The 85-year-old Pope cited deteriorating health for his decision to step down as the head of the Roman Catholic Church.
He was elected in 2005 after the death of Pope John Paul II.
The statement made available to PANA in New York, quoted the UN chief as expressing his appreciation for the profound commitment of Pope Benedict to inter-faith dialogue and to addressing such global challenges as the alleviation of poverty and hunger, as well as the romotion of human rights and peace.
'I hope that the wisdom demonstrated during his Pontificate may stand as a legacy on which to build further dialogue and tolerance,’’ the Secretary-General said.
PANA recalled that the Pope visited the UN headquarters in New York in April 2008.
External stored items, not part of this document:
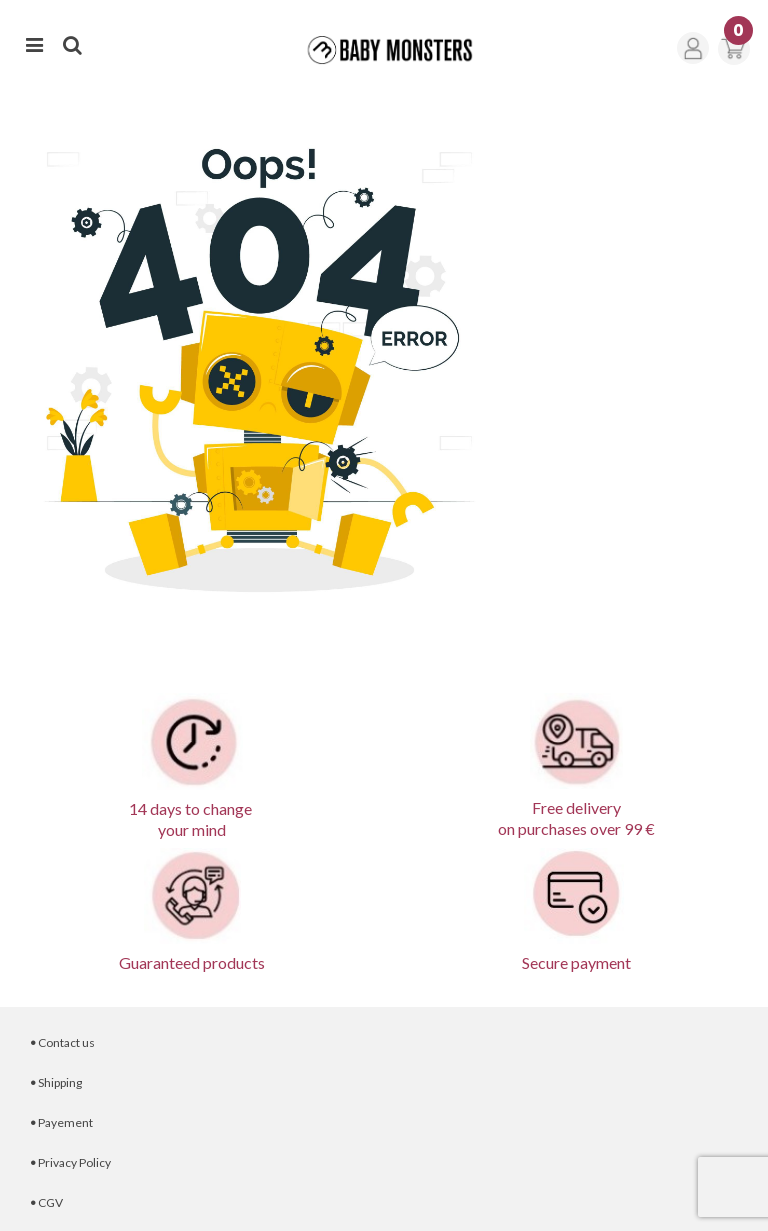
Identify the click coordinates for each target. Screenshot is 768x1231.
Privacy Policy (70, 1162)
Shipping (56, 1082)
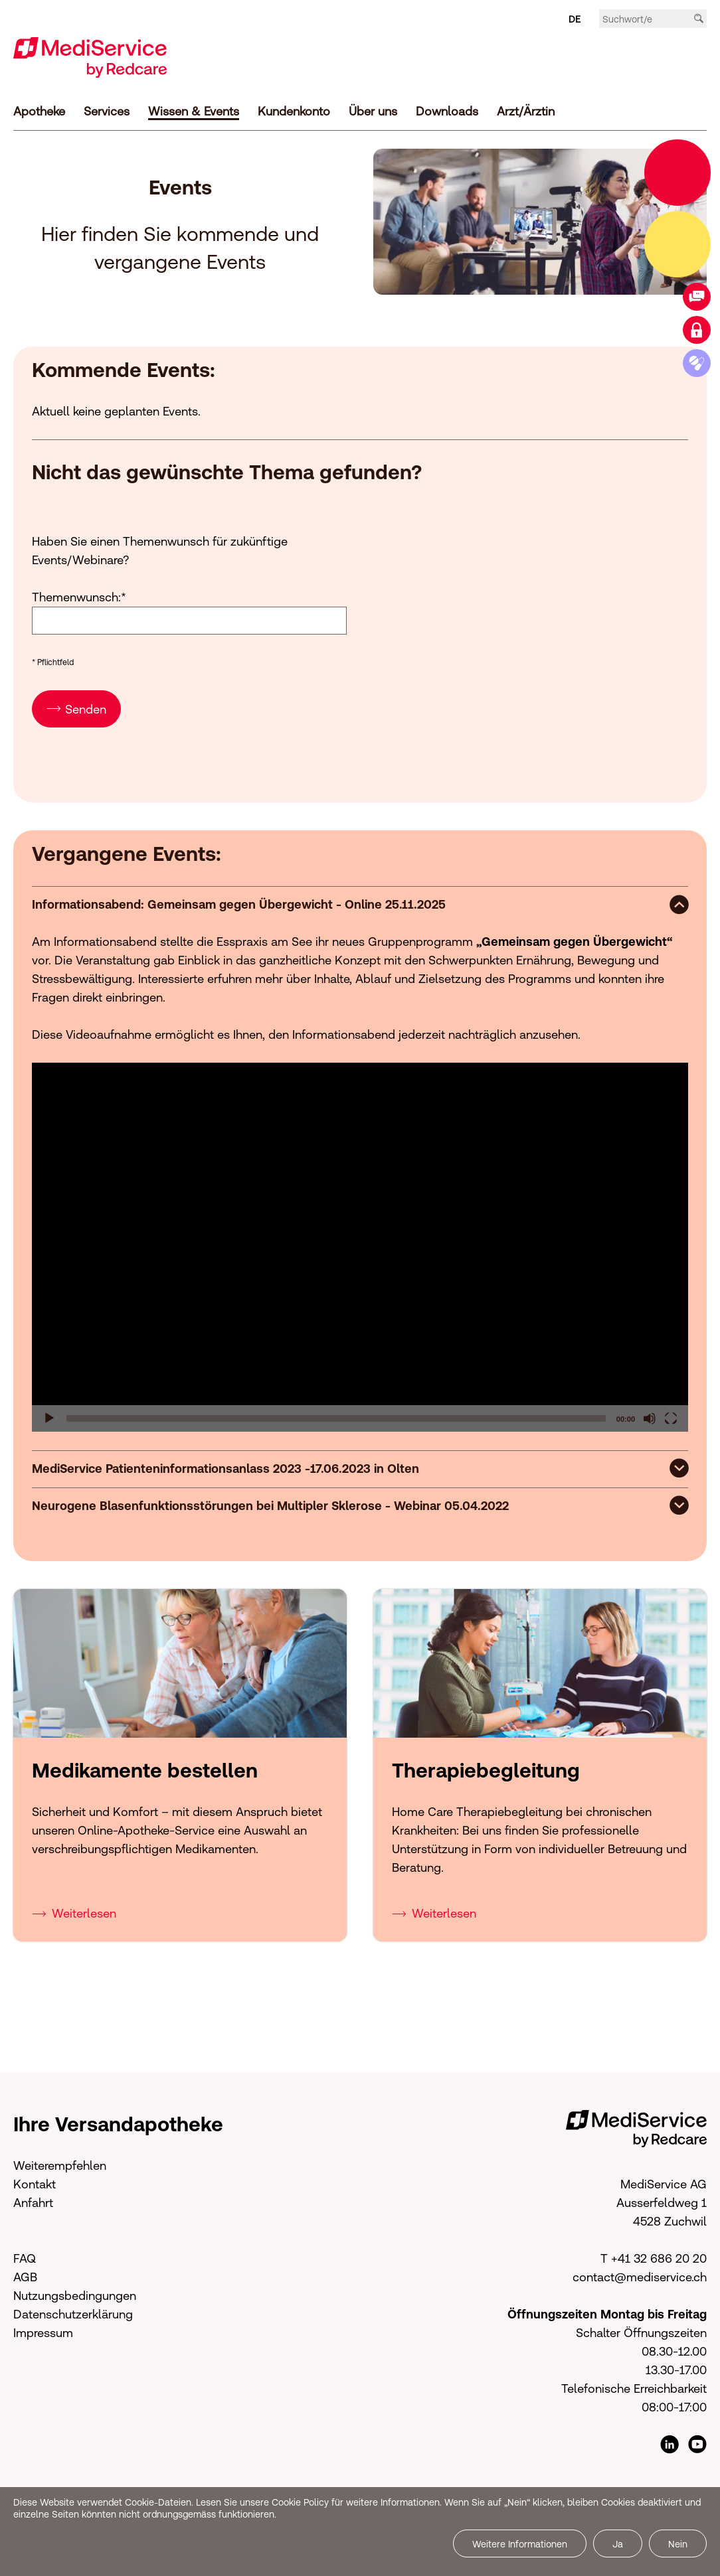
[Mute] (649, 1415)
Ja (617, 2544)
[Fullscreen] (670, 1415)
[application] (360, 1244)
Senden (85, 707)
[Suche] (698, 18)
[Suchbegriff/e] (653, 19)
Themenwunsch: (79, 594)
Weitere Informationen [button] (519, 2544)
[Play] (49, 1415)
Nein (677, 2544)
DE (575, 19)
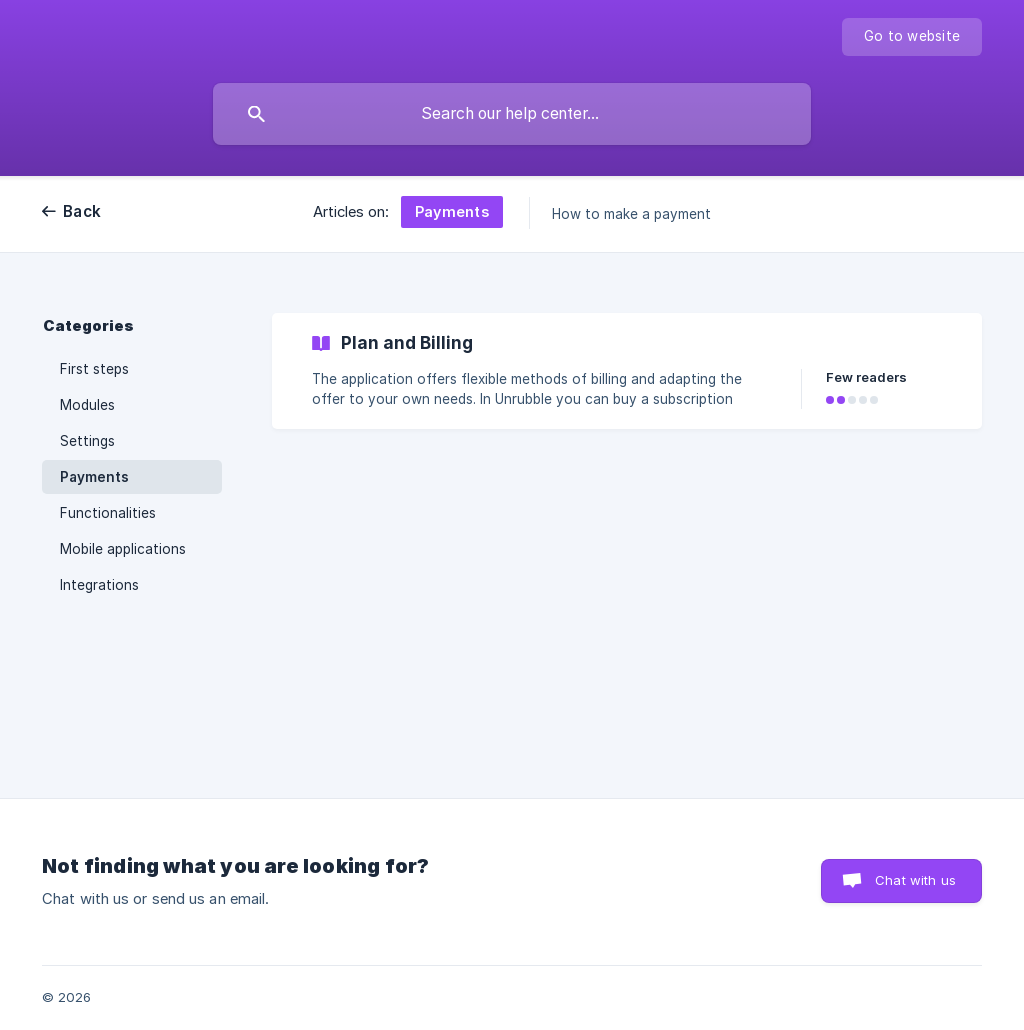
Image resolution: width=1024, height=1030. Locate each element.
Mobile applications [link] (123, 549)
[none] (912, 37)
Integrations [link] (99, 585)
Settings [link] (87, 441)
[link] (627, 371)
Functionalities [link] (108, 513)
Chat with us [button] (915, 880)
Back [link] (82, 211)
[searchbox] (512, 114)
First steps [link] (94, 369)
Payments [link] (94, 477)
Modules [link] (87, 405)
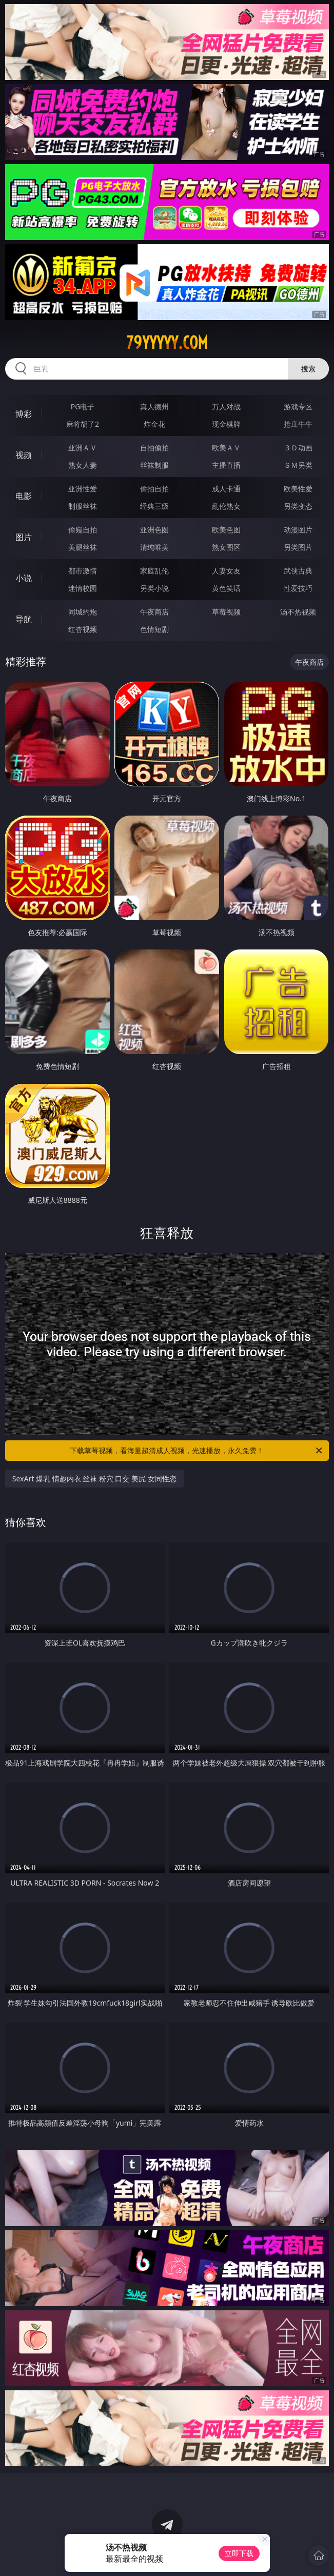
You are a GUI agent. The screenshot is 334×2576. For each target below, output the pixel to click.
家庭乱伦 (154, 571)
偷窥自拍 (82, 529)
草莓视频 (226, 612)
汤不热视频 (298, 612)
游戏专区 (298, 406)
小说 (23, 578)
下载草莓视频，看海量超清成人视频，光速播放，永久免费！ (197, 1450)
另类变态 (298, 506)
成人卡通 (226, 488)
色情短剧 (154, 629)
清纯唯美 (154, 547)
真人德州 (154, 406)
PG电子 (83, 406)
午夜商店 (154, 612)
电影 (23, 496)
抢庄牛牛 (298, 424)
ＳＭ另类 (298, 465)
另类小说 (154, 588)
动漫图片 (298, 529)
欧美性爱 (298, 488)
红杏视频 (82, 629)
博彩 (23, 414)
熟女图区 (226, 547)
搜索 (308, 368)
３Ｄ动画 (298, 447)
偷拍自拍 (154, 488)
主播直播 (226, 465)
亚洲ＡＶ (82, 447)
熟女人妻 (82, 465)
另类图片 (298, 547)
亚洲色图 (154, 529)
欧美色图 (226, 529)
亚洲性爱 (82, 488)
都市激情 (82, 571)
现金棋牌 (226, 424)
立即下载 (239, 2553)
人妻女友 (226, 571)
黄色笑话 (226, 588)
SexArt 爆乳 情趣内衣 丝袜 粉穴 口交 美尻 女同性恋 (94, 1478)
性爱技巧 (298, 588)
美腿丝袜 (82, 547)
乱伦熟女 (226, 506)
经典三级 (154, 506)
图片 (23, 537)
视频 (23, 455)
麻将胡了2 (82, 424)
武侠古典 (298, 571)
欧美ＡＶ (226, 447)
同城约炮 (82, 612)
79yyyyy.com (167, 342)
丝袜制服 (154, 465)
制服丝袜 (82, 506)
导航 (23, 619)
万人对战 (226, 406)
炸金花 (154, 424)
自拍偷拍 (154, 447)
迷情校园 (82, 588)
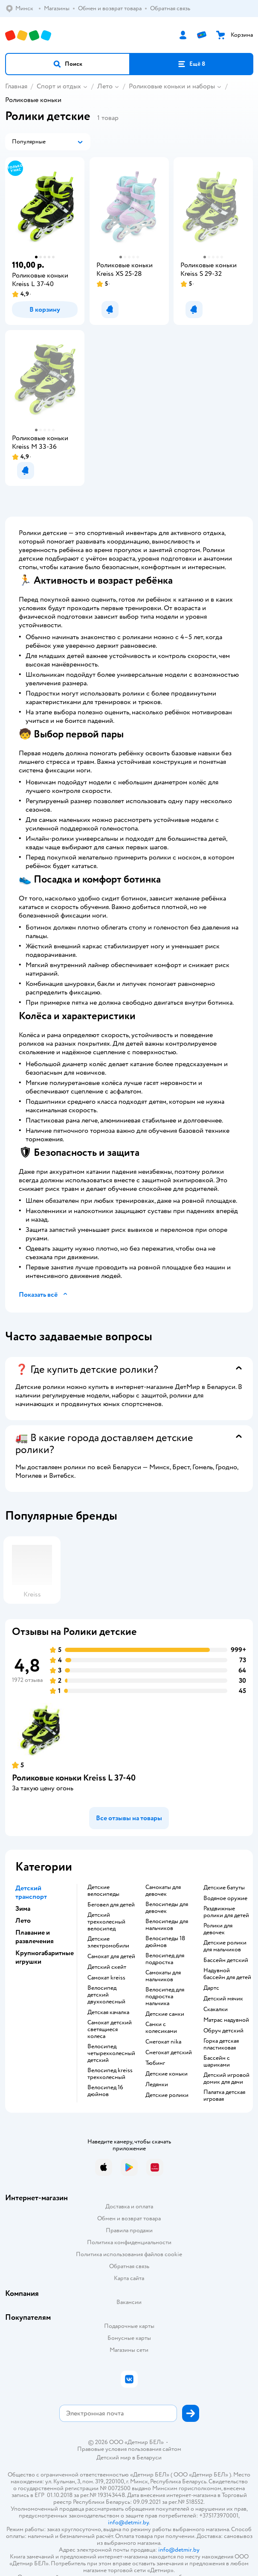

During his address to the UN General Assembly during that visit, Pope Benedict called the UN the embodiment of aspirations for a “greater degree of international ordering” in response to the needs of the human family.
He also stressed the organisation’s major role in seeking a better world as he highlighted the need to protect human rights, ensure development, security and reduce local and global
“The promotion of human rights remains the most effective strategy for eliminating inequalities between countries and social groups, and for increasing security,” the Pope added.